# [Source information]
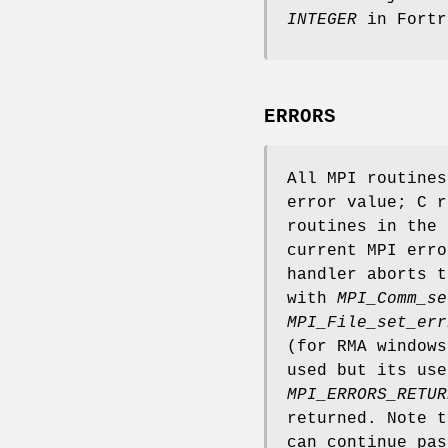
INTEGER
in Fortr
ERRORS
All MPI routine
error value; C r
routines in the 
current MPI erro
handler aborts t
with
MPI_Comm_se
MPI_File_set_err
(for RMA window
used but its use
MPI_ERRORS_RETUR
returned. Note 
can continue pas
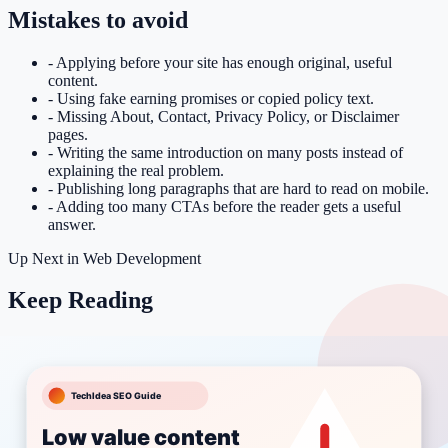
Mistakes to avoid
-
Applying before your site has enough original, useful
content.
-
Using fake earning promises or copied policy text.
-
Missing About, Contact, Privacy Policy, or Disclaimer
pages.
-
Writing the same introduction on many posts instead of
explaining the real problem.
-
Publishing long paragraphs that are hard to read on mobile.
-
Adding too many CTAs before the reader gets a useful
answer.
Up Next in
Web Development
Keep Reading
More Web Development articles
Related tools
Meta Description Builder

# [Goal of the exercise]
Reproduce the whole listing exactly, but not the images in it.

# [Expected answer]
INTEGER
in Fortr
ERRORS
All MPI routine
error value; C r
routines in the 
current MPI erro
handler aborts t
with
MPI_Comm_se
MPI_File_set_err
(for RMA window
used but its use
MPI_ERRORS_RETUR
returned. Note 
can continue pas
Mistakes to avoid
-
Applying before your site has enough original, useful
content.
-
Using fake earning promises or copied policy text.
-
Missing About, Contact, Privacy Policy, or Disclaimer
pages.
-
Writing the same introduction on many posts instead of
explaining the real problem.
-
Publishing long paragraphs that are hard to read on mobile.
-
Adding too many CTAs before the reader gets a useful
answer.
Up Next in
Web Development
Keep Reading
More Web Development articles
Related tools
Meta Description Builder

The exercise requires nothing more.